The subbotnik order called for participation by all state employees — state enterprises and services account for about 55% of Belarus' workforce — although doctors and nurses were given the option of forfeiting some of their wages, a loss of about $3 for a doctor.

Nurse Nina Yegorova chose to work.

“No one protests, although everyone understands the absurdity of this situation,” Yegorova said while she and her colleagues painted buildings at a hospital near Minsk, Belarus' capital.

“After mass prayers in the churches on Easter, we got an outbreak of the virus. Now there will be another wave, although there are already not enough beds in the hospital,” she said.

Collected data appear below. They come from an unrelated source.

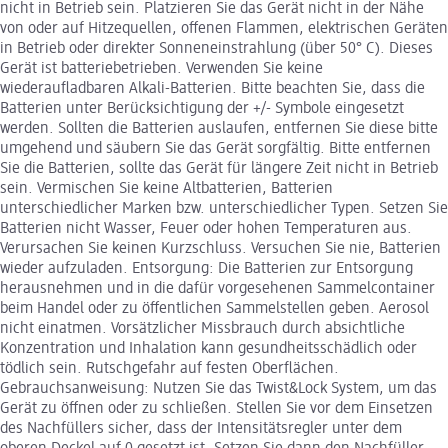
nicht in Betrieb sein. Platzieren Sie das Gerät nicht in der Nähe
von oder auf Hitzequellen, offenen Flammen, elektrischen Geräten
in Betrieb oder direkter Sonneneinstrahlung (über 50° C). Dieses
Gerät ist batteriebetrieben. Verwenden Sie keine
wiederaufladbaren Alkali-Batterien. Bitte beachten Sie, dass die
Batterien unter Berücksichtigung der +/- Symbole eingesetzt
werden. Sollten die Batterien auslaufen, entfernen Sie diese bitte
umgehend und säubern Sie das Gerät sorgfältig. Bitte entfernen
Sie die Batterien, sollte das Gerät für längere Zeit nicht in Betrieb
sein. Vermischen Sie keine Altbatterien, Batterien
unterschiedlicher Marken bzw. unterschiedlicher Typen. Setzen Sie
Batterien nicht Wasser, Feuer oder hohen Temperaturen aus.
Verursachen Sie keinen Kurzschluss. Versuchen Sie nie, Batterien
wieder aufzuladen. Entsorgung: Die Batterien zur Entsorgung
herausnehmen und in die dafür vorgesehenen Sammelcontainer
beim Handel oder zu öffentlichen Sammelstellen geben. Aerosol
nicht einatmen. Vorsätzlicher Missbrauch durch absichtliche
Konzentration und Inhalation kann gesundheitsschädlich oder
tödlich sein. Rutschgefahr auf festen Oberflächen.
Gebrauchsanweisung: Nutzen Sie das Twist&Lock System, um das
Gerät zu öffnen oder zu schließen. Stellen Sie vor dem Einsetzen
des Nachfüllers sicher, dass der Intensitätsregler unter dem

Belarus reported 817 new virus cases Saturday, the country's highest single-day increase. It has reported a total of 9,590 confirmed infections and 67 deaths, according to Johns Hopkins University tally.

Andrei Kravchuk, a 27-year-old local official, saw nothing to fear as he planted a bush.

“I’m not afraid of the virus, and common work in the fresh air helps strengthen immunity and defeat the disease,” he said.

Independent trade unions called for a boycott of the subbotnik and complained to the International Labor Organization about the use of forced labor.

“The government neglects the health and life of its citizens, satisfies its own ambitions and forces hundreds of thousands of people to go on a cleanup during a pandemic,” said Alexander Yaroshuk, head of the Belarusian Congress of Independent Trade Unions.